Git-Pandoc Academic Workflow Software setup

ZettelDistraction · May 2023

Philosopher Richard Y. Chappell has written a straightforward and readable Git+Pandoc software setup and workflow guide suitable for academic writing. [Academics don't want you to know this secret trick: this free software setup is workable for writers of all kinds.] Professor Chappell's guide walks you through the software installation, which includes git for version control, Pandoc for document processing, and the VSCode editor with plugins for Pandoc citations and document export. After the one-time software installation, the writer begins each document with a Markdown template. The Markdown template includes some LaTeX macros for page formatting--Prof Chappell recommends installing the MikTeX LaTeX distribution. Modifying the Pandoc LaTeX template is unnecessary (though I have done this to avoid repetition): add LaTeX packages and macros to the Markdown document template as needed.

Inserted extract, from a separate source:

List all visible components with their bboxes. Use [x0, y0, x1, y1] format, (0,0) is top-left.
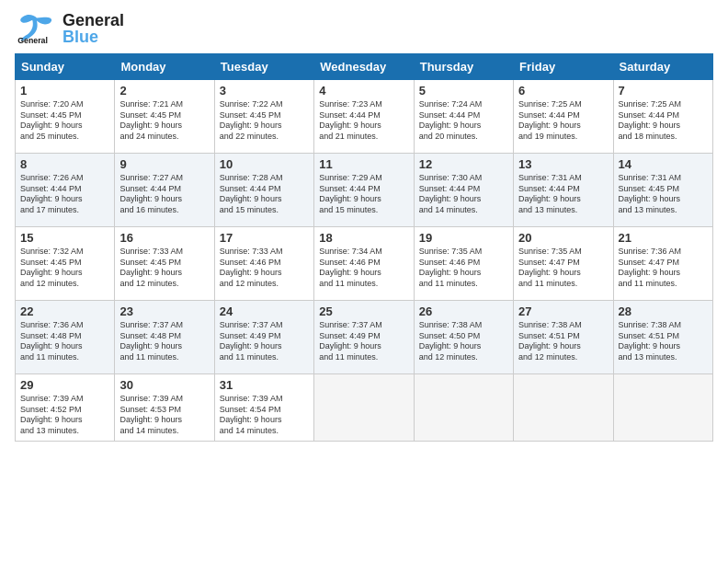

The setup is interesting and will get you part of the way to a Zettelkasten with VSCode. The installed software and workflow are compatible with Zettlr and Obsidian, though this requires additional configuration.

Will · May 2023

@ZettelDistraction, thanks for this. I've installed and configured Philosopher Richard Y. Chappell's workflow, which is simple and works flamingly beautiful.

I have been using a more elaborate workflow because I can tolerate some fussiness.

It draws on.

Jeffory Moro - [How I Write](https://jeffreymoro.com/blog/2020-09-21-how-i-write/
Scott Selisker's "Plain Text Workflow for Writing with Atom"
Grant Wythoff's and Dennis Tenen's "Sustainable Authorship in Plain Text using Pandoc and Markdown"

The big difference is that I have been using a Makefile to convert with pandoc rather than vs code's pandoc plugin.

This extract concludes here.